Duma Health Panel Backs OMC Overhaul Allowing Regions to Replace Private Insurers
The draft raises the threshold for labor migrants to obtain an OMC policy to five years of insured work.
Overview
- The State Duma Health Committee recommended the government bill for a first reading, moving forward a proposal submitted on September 29 to amend Russia’s mandatory medical insurance law.
- The bill would let governors transfer functions now performed by private medical insurers to territorial OMC funds with decisions taken at least a year in advance, transfers set for a minimum of three years, execution from the start of a fiscal year, and required notifications to the Health Ministry and the federal OMC fund.
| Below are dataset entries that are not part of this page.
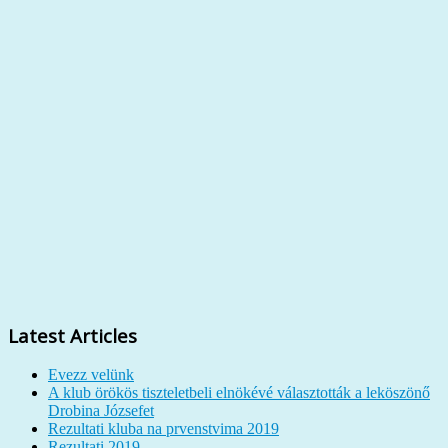
Latest Articles
Evezz velünk
A klub örökös tiszteletbeli elnökévé választották a leköszönő
Drobina Józsefet
Rezultati kluba na prvenstvima 2019
Rezultati 2019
- Labor migrants would become eligible for an OMC policy only after accumulating five years of insured employment instead of three, with the Social Fund obliged to notify OMC funds about status changes and attainment of the five‑year threshold by the next day.
- The draft sets special financial rules for residents insured in Donetsk and Luhansk, as well as Zaporizhzhia and Kherson, including a differentiation coefficient for calculating contributions for the nonworking population.
- Responding to patient‑group objections, the Health Ministry said independent quality reviews will be carried out by accredited physician‑experts from a national registry and reported declining patient complaints at federal medical centers in 2023–2025.